Starting income at 65 (before tax) Income at 85 (before tax) Starting income at 65 (before tax) Income at 85 (before tax) Age at which income starts declining
R1 million R7 117 R22 824 R7 117 R7 006 74
R10 million R64 448 R206 693 R64 448 R98 468 79

Source: Jeanine Astrup, Actuarial Society of South Africa


Too many retirees drawing too much

AlexForbes recently analysed the rates at which its living annuity pensioners are drawing from their savings. It found that a large proportion has drawdown rates higher than what is considered “sustainable” by the Financial Sector Conduct Authority that has published a proposed conduct standard for living annuities offered as default pension options by retirement funds, John Anderson, executive for Solutions and Enablement at AlexForbes, says.

Annuity provider JustSA looked at a sample of financial advisers’ retired clients. This showed two-thirds were drawing an income at rates higher than what is regarded as safe for their age, Deane Moore, CEO of JustSA, says. Check how sustainable your income will be with our Living annuity calculator.

Both Anderson and Moore found at least half of those pensioners with unsustainable drawdown rates could achieve sustainable rates by converting their living annuities (or at least basic monthly expenses) to a guaranteed annuity to take advantage of the attractive rates.

Anderson says AlexForbes has seen an increase in the take-up of all types of guaranteed annuities, but particularly in those with fixed annual increases of 5% or 6% and those in hybrid annuities.

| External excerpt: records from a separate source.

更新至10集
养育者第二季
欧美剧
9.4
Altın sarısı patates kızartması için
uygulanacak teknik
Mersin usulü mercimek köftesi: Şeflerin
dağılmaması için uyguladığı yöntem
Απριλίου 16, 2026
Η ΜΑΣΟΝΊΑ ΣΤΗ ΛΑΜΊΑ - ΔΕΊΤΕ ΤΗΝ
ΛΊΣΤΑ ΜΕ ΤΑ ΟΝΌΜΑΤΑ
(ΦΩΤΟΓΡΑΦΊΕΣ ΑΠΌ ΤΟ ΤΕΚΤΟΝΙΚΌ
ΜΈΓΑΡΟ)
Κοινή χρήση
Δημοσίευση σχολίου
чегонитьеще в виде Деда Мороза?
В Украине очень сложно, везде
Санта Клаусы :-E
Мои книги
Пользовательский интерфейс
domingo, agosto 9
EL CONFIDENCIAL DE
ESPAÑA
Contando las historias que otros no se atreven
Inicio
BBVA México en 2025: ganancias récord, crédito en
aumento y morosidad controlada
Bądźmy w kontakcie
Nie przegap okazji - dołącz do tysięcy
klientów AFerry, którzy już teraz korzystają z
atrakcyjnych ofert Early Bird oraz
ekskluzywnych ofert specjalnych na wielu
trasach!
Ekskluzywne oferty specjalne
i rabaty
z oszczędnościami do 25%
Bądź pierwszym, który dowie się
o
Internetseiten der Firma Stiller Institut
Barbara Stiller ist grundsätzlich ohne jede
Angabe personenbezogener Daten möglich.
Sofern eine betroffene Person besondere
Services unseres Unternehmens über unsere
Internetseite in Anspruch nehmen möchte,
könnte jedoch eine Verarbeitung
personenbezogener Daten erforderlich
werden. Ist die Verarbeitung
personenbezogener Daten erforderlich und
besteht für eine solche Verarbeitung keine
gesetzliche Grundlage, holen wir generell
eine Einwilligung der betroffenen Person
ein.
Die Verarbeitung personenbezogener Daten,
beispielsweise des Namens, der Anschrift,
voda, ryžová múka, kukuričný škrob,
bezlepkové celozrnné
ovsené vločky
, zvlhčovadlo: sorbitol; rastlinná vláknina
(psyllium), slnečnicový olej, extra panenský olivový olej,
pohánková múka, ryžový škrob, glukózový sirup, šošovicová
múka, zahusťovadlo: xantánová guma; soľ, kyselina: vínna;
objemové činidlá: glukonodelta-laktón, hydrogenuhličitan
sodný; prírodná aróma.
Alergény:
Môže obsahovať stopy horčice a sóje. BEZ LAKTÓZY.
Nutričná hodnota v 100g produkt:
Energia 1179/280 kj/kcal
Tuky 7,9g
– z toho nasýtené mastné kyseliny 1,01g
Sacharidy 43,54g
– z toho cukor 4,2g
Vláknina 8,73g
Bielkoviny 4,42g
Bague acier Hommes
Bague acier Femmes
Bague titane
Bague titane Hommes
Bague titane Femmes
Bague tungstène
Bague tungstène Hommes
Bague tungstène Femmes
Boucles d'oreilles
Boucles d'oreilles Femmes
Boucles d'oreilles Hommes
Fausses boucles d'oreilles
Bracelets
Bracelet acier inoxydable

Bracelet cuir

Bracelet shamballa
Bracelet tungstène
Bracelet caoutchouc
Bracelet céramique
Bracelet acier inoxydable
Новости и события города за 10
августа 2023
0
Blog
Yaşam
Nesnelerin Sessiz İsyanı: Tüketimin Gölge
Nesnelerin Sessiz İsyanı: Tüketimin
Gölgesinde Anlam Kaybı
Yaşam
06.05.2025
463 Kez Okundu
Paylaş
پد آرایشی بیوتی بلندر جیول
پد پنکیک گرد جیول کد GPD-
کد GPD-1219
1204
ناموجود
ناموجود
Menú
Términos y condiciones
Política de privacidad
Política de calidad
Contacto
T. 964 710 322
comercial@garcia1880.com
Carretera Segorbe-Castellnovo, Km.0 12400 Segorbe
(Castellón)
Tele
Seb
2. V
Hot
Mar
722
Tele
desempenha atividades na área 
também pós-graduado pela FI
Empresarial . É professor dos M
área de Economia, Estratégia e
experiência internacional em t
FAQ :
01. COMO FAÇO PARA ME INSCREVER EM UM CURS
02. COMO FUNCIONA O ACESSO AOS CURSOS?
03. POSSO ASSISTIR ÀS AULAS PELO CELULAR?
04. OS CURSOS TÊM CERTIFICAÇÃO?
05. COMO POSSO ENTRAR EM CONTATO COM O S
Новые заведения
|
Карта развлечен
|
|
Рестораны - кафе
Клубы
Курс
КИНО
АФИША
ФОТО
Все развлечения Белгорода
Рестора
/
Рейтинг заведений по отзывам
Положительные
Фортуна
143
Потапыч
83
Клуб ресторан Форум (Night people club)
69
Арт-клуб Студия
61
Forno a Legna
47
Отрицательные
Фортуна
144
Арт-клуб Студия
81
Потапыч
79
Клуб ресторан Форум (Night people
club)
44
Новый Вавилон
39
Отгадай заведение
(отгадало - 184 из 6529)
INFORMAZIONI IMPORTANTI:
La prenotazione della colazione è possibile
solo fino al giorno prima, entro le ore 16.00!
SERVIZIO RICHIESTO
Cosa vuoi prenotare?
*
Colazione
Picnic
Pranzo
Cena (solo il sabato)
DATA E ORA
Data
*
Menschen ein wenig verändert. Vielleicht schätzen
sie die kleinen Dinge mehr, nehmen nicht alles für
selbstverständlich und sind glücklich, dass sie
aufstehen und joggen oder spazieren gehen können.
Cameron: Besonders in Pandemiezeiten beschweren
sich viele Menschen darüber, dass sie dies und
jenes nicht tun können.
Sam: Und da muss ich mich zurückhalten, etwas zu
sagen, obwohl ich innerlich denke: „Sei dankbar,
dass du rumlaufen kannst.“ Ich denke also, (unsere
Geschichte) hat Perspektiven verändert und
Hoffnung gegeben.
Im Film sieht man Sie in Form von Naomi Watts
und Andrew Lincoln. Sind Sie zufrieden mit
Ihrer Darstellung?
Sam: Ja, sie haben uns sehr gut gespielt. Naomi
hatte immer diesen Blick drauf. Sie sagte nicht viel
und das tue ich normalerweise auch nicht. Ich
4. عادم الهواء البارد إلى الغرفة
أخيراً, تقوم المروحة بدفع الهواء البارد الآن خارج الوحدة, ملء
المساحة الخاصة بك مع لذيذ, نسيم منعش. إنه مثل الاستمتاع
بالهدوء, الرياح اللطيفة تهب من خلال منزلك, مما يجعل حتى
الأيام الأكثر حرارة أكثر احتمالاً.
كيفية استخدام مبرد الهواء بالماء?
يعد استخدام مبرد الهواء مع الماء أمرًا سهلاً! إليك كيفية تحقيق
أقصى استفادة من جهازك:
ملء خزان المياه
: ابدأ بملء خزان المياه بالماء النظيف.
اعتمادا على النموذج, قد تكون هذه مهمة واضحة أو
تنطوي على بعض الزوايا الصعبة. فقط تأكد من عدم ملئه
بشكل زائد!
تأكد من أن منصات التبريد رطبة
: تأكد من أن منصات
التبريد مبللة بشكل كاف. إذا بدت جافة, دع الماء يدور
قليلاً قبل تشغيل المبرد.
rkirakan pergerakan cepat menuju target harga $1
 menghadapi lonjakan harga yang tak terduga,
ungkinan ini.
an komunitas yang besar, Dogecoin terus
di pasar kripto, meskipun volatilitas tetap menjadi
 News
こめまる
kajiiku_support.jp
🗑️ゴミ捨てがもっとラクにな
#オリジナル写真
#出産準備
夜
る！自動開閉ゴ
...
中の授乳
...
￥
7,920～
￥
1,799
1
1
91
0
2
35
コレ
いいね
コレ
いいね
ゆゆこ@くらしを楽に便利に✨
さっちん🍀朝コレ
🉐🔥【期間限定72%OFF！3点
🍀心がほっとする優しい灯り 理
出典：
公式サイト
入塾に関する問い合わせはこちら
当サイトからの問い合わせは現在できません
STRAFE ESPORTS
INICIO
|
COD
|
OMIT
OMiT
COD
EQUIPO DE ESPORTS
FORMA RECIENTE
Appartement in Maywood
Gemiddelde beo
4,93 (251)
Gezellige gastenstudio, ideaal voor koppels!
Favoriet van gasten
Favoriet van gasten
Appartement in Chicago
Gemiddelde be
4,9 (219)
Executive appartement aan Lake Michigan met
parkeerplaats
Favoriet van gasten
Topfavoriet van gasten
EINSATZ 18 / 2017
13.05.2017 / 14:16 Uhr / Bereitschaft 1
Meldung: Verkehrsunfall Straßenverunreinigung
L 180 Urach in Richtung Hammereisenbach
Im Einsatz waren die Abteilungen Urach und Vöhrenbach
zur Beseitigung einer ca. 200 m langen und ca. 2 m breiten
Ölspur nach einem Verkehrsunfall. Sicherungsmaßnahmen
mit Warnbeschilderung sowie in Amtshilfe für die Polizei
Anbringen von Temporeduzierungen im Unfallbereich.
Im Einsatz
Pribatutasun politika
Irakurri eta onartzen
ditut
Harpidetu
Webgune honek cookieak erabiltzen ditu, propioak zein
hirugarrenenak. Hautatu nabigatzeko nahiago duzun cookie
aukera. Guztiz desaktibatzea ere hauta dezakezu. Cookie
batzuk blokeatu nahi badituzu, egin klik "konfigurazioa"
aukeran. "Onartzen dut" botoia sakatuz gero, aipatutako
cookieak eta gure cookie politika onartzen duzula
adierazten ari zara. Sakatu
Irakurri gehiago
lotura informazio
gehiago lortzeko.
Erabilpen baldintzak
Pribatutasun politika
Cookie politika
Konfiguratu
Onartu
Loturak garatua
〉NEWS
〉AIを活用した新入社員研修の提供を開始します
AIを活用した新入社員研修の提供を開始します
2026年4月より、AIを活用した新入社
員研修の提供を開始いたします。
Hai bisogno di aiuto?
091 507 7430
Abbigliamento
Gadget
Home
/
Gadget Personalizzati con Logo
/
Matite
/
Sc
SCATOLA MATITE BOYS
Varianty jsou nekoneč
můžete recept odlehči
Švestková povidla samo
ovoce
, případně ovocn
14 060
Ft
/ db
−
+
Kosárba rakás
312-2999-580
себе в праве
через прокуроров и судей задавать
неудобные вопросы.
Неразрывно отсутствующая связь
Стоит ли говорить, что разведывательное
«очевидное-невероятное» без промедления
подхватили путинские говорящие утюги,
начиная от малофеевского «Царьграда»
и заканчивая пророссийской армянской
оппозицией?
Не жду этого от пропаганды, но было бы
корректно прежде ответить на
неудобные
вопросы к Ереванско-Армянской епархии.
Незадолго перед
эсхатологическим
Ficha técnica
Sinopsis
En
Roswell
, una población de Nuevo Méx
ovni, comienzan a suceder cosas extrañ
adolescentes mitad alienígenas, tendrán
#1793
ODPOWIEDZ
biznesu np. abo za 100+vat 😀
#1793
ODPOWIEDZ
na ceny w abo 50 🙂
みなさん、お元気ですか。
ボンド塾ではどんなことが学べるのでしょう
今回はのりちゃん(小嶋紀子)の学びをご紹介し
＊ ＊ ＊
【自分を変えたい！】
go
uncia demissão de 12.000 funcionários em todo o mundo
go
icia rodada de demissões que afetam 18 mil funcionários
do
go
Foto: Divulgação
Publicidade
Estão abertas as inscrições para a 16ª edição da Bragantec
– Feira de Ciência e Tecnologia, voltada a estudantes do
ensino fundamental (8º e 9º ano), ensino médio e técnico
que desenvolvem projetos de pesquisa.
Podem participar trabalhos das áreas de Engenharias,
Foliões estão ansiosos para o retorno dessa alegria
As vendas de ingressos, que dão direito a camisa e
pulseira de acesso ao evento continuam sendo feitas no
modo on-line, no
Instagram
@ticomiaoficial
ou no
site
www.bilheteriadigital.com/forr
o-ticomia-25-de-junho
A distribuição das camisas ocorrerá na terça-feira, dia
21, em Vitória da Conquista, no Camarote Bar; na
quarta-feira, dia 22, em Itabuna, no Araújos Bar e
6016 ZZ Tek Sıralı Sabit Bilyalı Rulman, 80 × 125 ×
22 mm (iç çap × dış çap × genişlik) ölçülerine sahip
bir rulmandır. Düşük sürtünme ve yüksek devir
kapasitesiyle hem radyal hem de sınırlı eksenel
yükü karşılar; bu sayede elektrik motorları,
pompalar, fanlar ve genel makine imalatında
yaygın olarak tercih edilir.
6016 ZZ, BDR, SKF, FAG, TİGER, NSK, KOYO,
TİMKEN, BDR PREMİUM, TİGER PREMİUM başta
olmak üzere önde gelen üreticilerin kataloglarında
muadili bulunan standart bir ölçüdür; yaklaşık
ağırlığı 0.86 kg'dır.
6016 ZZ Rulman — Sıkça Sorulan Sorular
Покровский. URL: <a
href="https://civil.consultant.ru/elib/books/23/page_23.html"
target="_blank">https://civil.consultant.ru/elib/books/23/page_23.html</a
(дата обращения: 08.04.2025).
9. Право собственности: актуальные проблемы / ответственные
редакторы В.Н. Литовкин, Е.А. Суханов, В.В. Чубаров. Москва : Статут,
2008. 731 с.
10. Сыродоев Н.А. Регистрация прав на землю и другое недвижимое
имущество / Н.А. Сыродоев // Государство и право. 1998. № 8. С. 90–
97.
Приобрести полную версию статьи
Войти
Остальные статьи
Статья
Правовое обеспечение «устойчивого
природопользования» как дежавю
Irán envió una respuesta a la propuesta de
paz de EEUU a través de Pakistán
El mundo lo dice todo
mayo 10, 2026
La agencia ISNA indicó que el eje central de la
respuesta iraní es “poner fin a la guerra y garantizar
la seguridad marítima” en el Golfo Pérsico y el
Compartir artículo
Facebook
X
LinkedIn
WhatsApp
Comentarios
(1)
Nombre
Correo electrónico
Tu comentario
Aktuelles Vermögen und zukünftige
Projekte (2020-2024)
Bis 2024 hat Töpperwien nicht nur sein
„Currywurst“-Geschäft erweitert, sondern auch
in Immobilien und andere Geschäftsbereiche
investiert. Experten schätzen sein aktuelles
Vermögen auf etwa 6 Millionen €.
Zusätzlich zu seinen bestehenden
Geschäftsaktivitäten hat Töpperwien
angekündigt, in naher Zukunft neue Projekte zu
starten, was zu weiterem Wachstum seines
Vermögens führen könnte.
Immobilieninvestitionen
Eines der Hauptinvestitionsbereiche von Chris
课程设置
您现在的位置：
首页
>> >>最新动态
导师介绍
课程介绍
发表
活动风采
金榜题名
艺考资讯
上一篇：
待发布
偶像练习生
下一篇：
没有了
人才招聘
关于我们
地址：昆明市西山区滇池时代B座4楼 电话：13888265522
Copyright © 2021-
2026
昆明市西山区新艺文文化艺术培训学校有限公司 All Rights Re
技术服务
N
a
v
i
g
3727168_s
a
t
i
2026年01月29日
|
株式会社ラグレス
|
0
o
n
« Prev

Moore says the reason that life annuities sustain a higher income for life, is that policyholders pool their risk and those who die earlier cross-subsidise those that live longer.

Continuing to draw a high percentage of capital, however, puts these retirees at risk of their income reducing over time – a risk that could be exacerbated by a market correction, he says.


Why are guaranteed annuity rates so high now?

Annuity rates move in line with interest rates. When interest rates are high, annuity rates are attractive. When interest rates are low, annuities are more expensive, Anderson says.

Interest rates are used to discount the monthly annuity payments the life insurer expects to make to you over your lifetime and higher rates mean it’s cheaper for the life company, he says. 

At the moment, interest rates are high. Real (after-inflation) yields on inflation-linked bonds with longer terms to maturity are in excess of 4.5% a year.  Ten years ago, these bond yields were below 2% a year, Anderson says.

This means that the price of buying a guaranteed inflation-related annuity is a lot more attractive than it has been over the last 10 years.

Bond yields are high because investors regard South African assets as risky and foreigners have been selling bonds, Anderson says. 

Moore says this may be the last opportunity for retirees whose income is at risk to secure their income with a guaranteed annuity, as the inflation rate has fallen over the past two months, and this could start to bring interest rates down.